TASK BRIEF: Out of the material that follows, write out exactly the lines from the line with "You are a GUI" to the line with "The width and", both ends included, and no others.

DATA SUPPLIED:

◆ ◆ ◆ ◆

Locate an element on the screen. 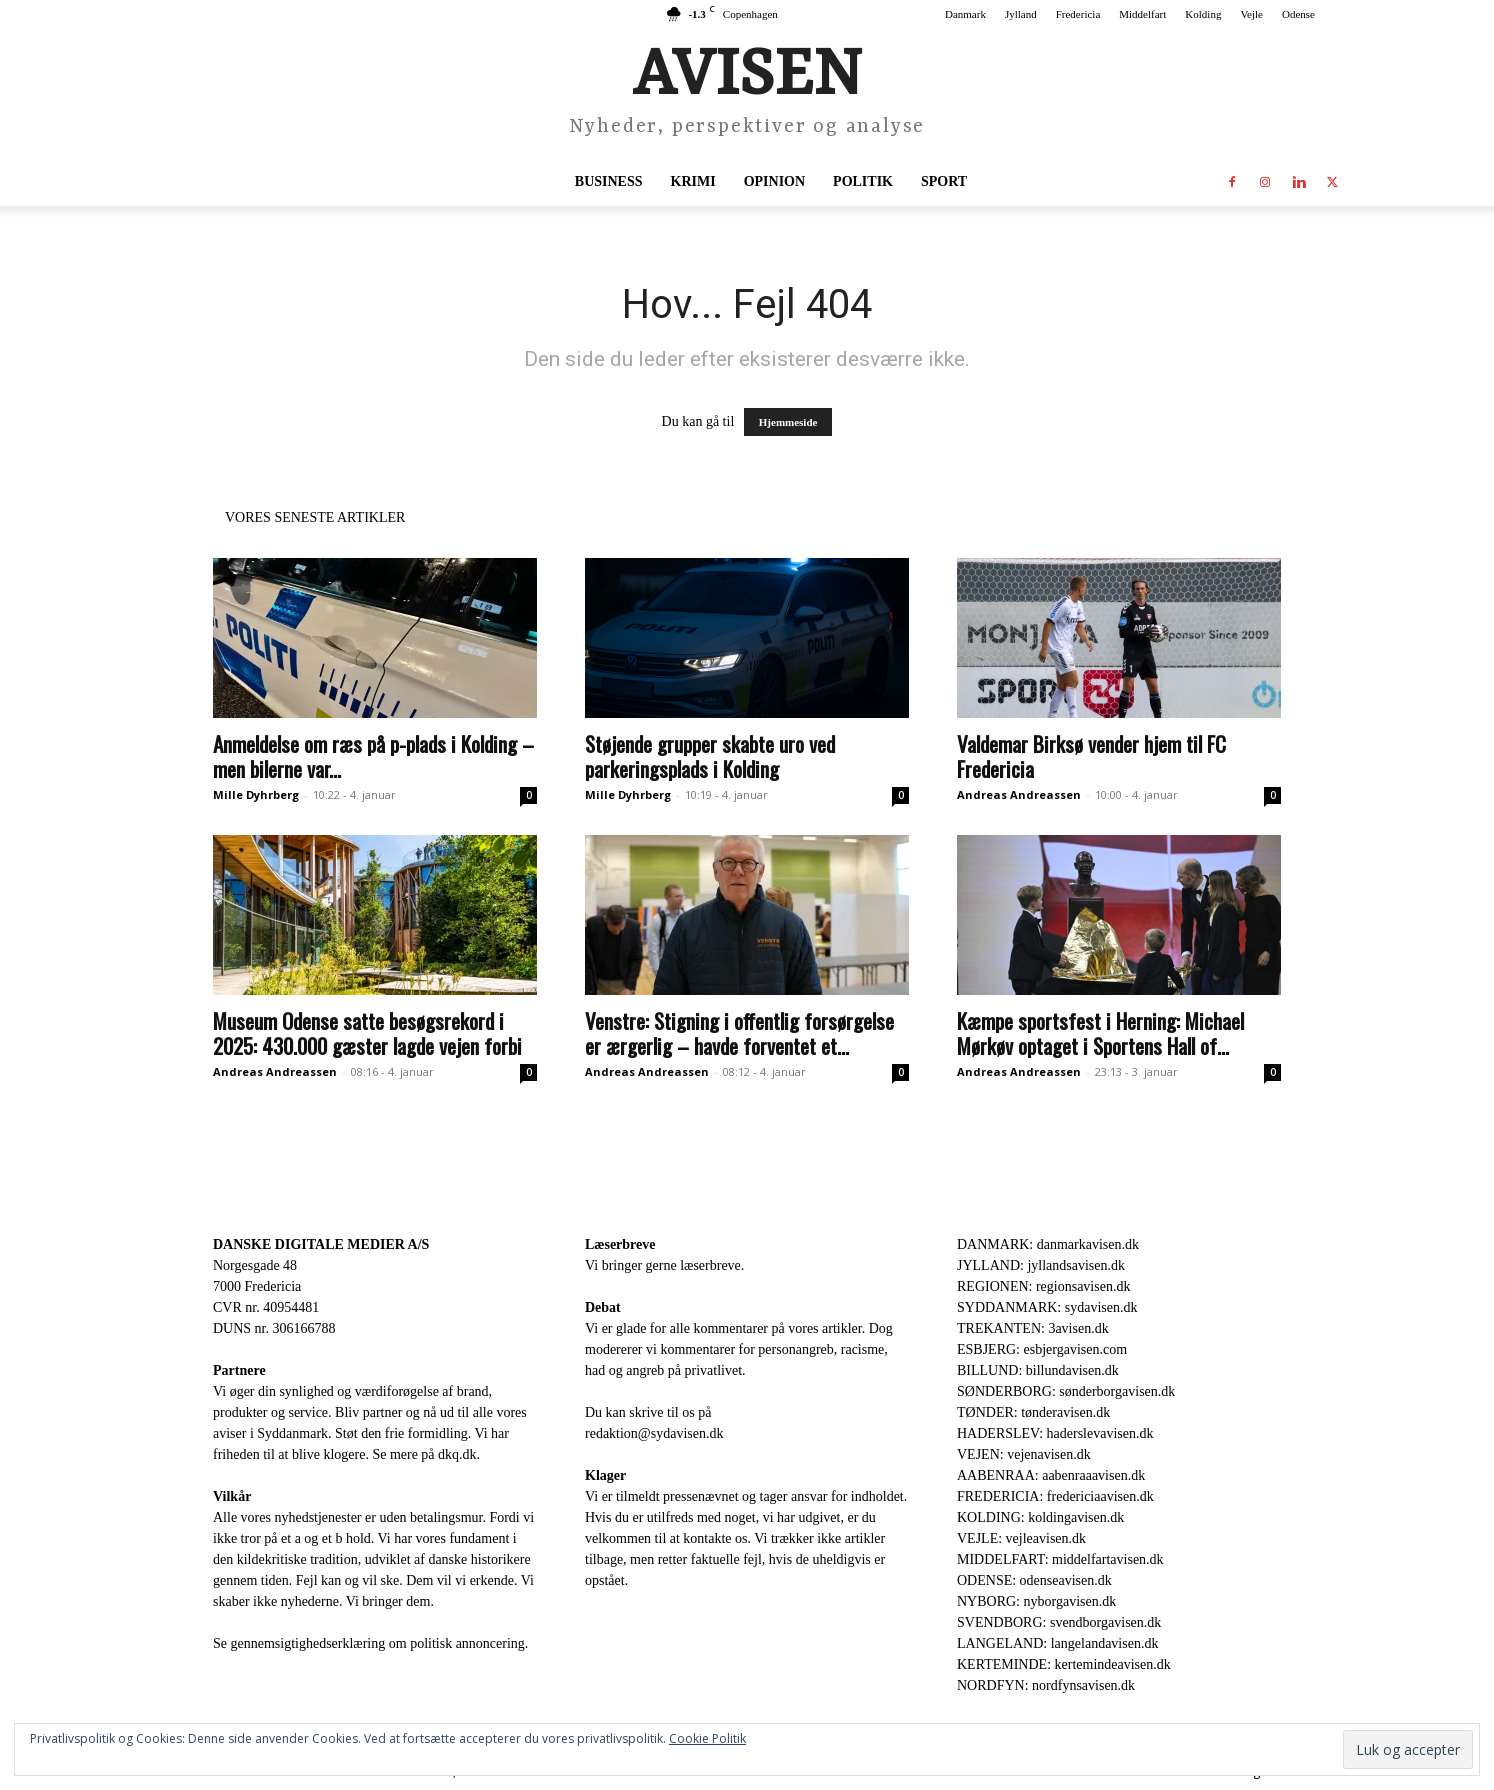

◆ ◆ ◆ ◆

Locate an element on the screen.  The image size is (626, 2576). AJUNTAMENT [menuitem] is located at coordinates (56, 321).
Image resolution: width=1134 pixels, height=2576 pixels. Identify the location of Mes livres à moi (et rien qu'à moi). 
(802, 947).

◆ ◆ ◆ ◆

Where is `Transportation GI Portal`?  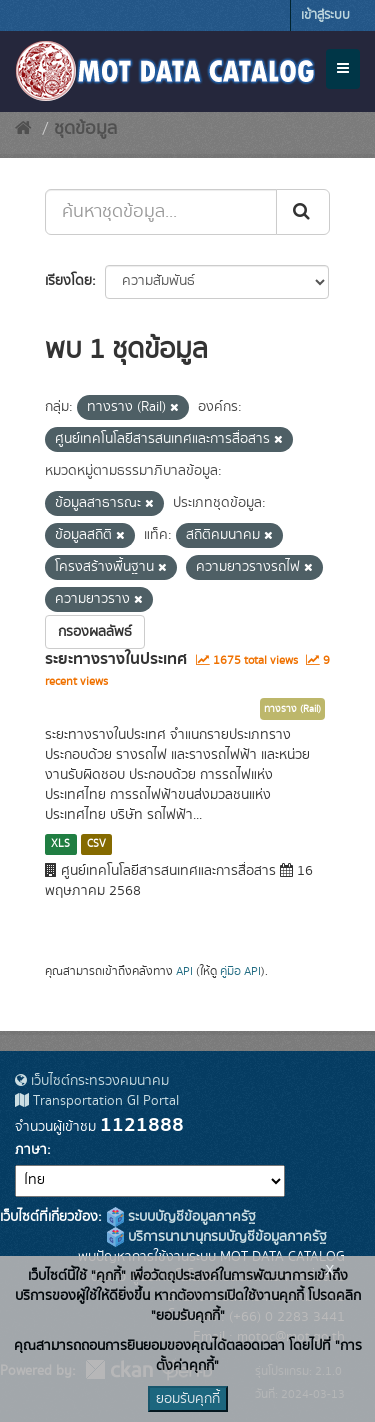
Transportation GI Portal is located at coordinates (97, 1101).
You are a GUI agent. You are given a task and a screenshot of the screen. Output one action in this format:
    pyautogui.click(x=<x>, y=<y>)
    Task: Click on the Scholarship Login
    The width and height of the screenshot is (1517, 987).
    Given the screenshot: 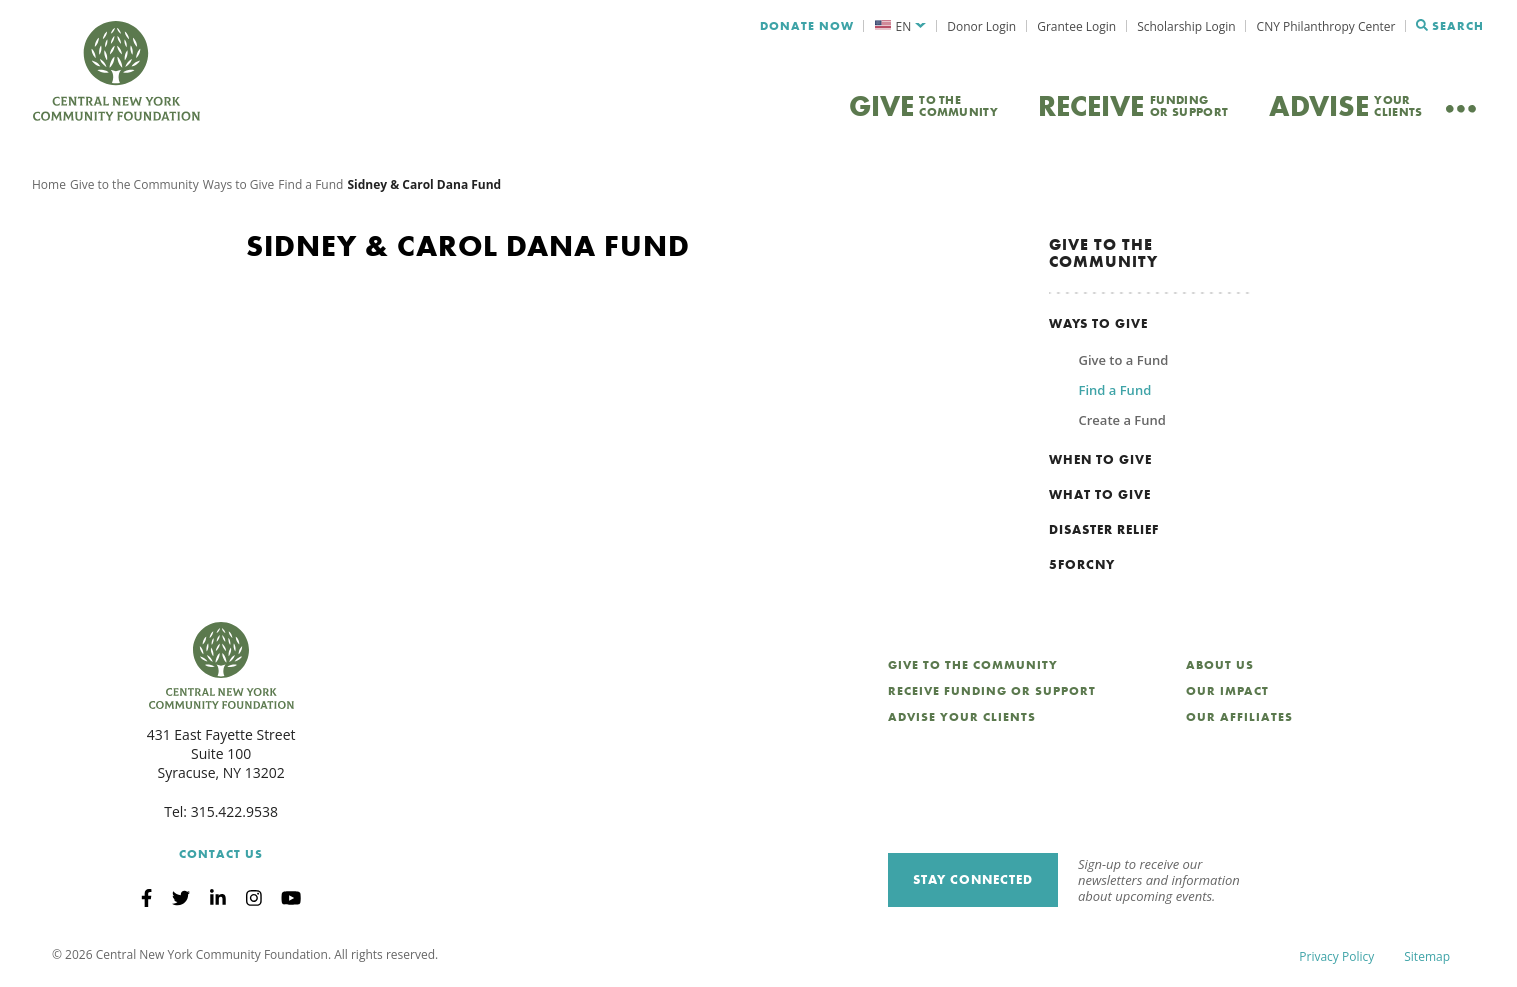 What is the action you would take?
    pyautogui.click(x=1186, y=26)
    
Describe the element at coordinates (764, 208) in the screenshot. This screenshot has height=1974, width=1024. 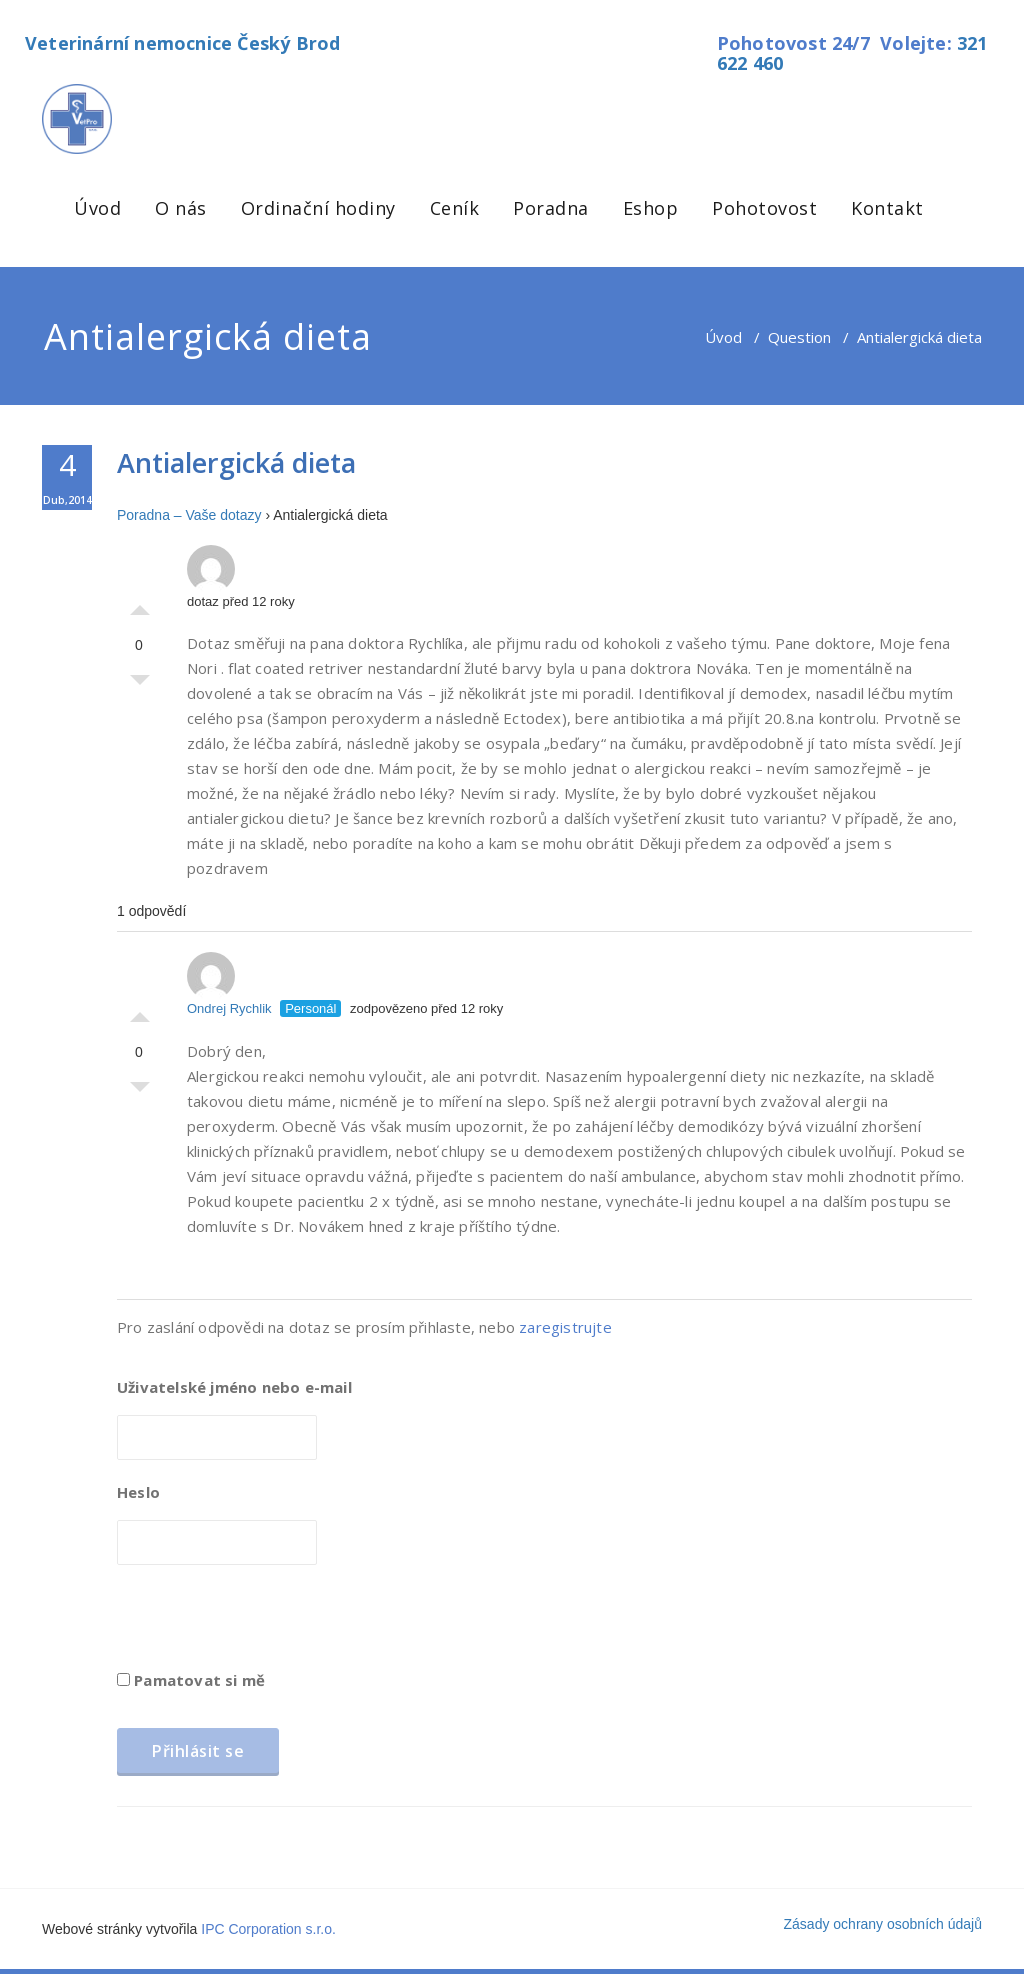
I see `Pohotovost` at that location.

◆ ◆ ◆ ◆

EXERCISE SOLUTION:
You are a GUI agent. You are given a task and a screenshot of the screen. Output one action in this format:
    pyautogui.click(x=<x>, y=<y>)
    Task: Click on the Scholarship Login
    The width and height of the screenshot is (1517, 987).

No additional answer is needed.